The goal here is an exact copy of the entries below, without their pictures.

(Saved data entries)

....................

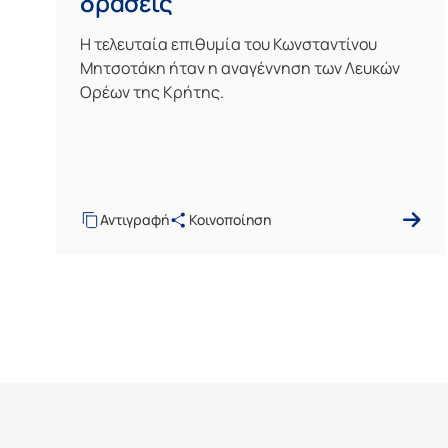
δράσεις
Η τελευταία επιθυμία του Κωνσταντίνου
Μητσοτάκη ήταν η αναγέννηση των Λευκών
Ορέων της Κρήτης.
Αντιγραφή
Κοινοποίηση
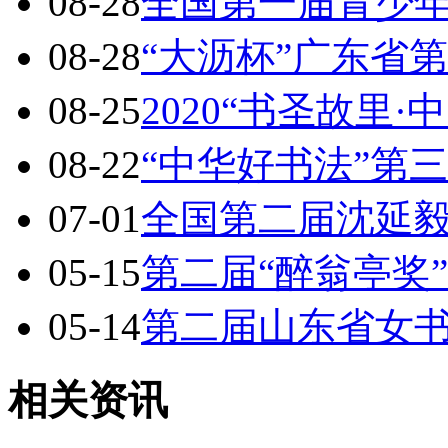
08-28
全国第一届青少
08-28
“大沥杯”广东省
08-25
2020“书圣故里·
08-22
“中华好书法”第
07-01
全国第二届沈延
05-15
第二届“醉翁亭奖
05-14
第二届山东省女
相关资讯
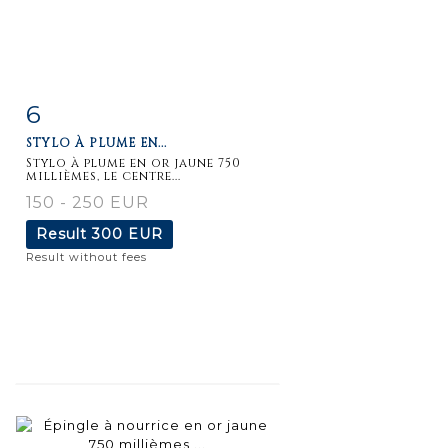
6
Item detail
Zoom
STYLO À PLUME EN...
Stylo à plume en or jaune 750
millièmes, le centre...
150 - 250 EUR
Result
300 EUR
Result without fees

....................

Solved exercise
δράσεις
Η τελευταία επιθυμία του Κωνσταντίνου
Μητσοτάκη ήταν η αναγέννηση των Λευκών
Ορέων της Κρήτης.
Αντιγραφή
Κοινοποίηση
08-28
全国第一届青少
08-28
“大沥杯”广东省
08-25
2020“书圣故里·
08-22
“中华好书法”第
07-01
全国第二届沈延
05-15
第二届“醉翁亭奖
05-14
第二届山东省女
相关资讯
6
Item detail
Zoom
STYLO À PLUME EN...
Stylo à plume en or jaune 750
millièmes, le centre...
150 - 250 EUR
Result
300 EUR
Result without fees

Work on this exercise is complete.